La mondialisation et le changement technologique ont, dès le début des années 70, amené une transformation profonde de la gestion des grandes organisations dans le monde occidental, et ce, en particulier en raison de l’élargissement de l’univers concurrentiel des entreprises. Face à la montée de la concurrence étrangère, mais aussi de la résurgence de la PME sur les marchés locaux, la plupart des entreprises occidentales ont majoritairement adopté une conception darwiniste du marché : « seules les meilleures entreprises survivront ». Cette conception a amené son lot de bouleversements dans les pratiques de gestion des ressources humaines qui apparaissent comme la clef de la performance de l’entreprise; ainsi naquit l’idéal type de la « gestion stratégique des ressources humaines ».
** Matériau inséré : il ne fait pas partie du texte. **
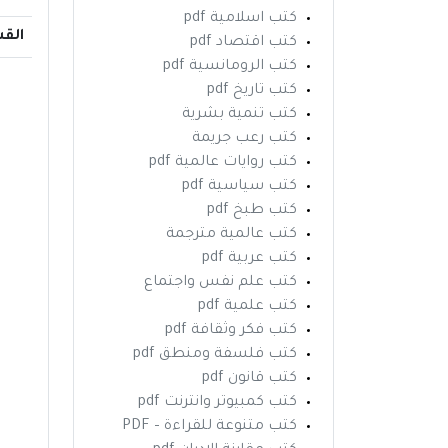
كتب اسلامية pdf
الق
كتب اقتصاد pdf
كتب الرومانسية pdf
كتب تاريخ pdf
كتب تنمية بشرية
كتب رعب جريمة
كتب روايات عالمية pdf
كتب سياسية pdf
كتب طبخ pdf
كتب عالمية مترجمة
كتب عربية pdf
كتب علم نفس واجتماع
كتب علمية pdf
كتب فكر وثقافة pdf
كتب فلسفة ومنطق pdf
كتب قانون pdf
كتب كمبيوتر وانترنت pdf
كتب متنوعة للقراءة – PDF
« L’humain, plus qu’une ressource au coeur de la gestion » est le fruit d’une collaboration entre vingt-sept auteurs belges, français et canadiens dont la grande majorité est constituée de professeurs de carrière dans le domaine de la gestion des ressources humaines et des relations industrielles. S’inscrivant dans un courant critique, l’ouvrage propose d’éclairer ces mutations contemporaines au regard de leurs enjeux humains tout en soulignant les initiatives porteuses de sens et en faveur d’une humanisation du travail. Proposant un regard sur les thèmes principaux de la GRH (culture, leadership, sélection, rémunération, gestion des compétences, engagement, négociation, etc.), mais aussi sur les nouveaux enjeux et les nouvelles tendances (gestion territoriale des RH, gestion des diversités, responsabilité sociale, etc.), ce livre collectif se lit avant tout comme une invitation à sortir des prescriptions normatives qui réduisent et orientent les activités humaines vers les seuls indicateurs de performances économiques à court terme. Fondamentalement multidisciplinaire, mettant à contribution l’histoire, le management, la psychologie, la sociologie, l’ergonomie, le droit, l’éthique et l’économie (pour ne nommer que ces disciplines), l’ouvrage incite le lecteur à remettre en question les modèles et les recettes de GRH supposés répondre aux impératifs d’un déterminisme environnemental sous-entendu.

Au final, L’Humain, plus qu’une ressource au coeur de la gestion, loin d’être un opus achevé, se révèle avant tout une ouverture, visant à briser les conceptions et les mythologies managériales qui font fureur en gestion des ressources humaines. Les éditions futures promises par les codirecteurs seront certainement à suivre. D’ici là, nous sommes convaincus qu’il contribuera à une meilleure professionnalisation du travail de gestionnaire des ressources humaines et qu’il amènera davantage de profondeur et de diversité dans un champ d’études que l’on reproche trop souvent d’être homogène, systématiquement biaisé en faveur des intérêts économiques à court terme des détenteurs des capitaux, intrinsèquement normatif et « athéorique ».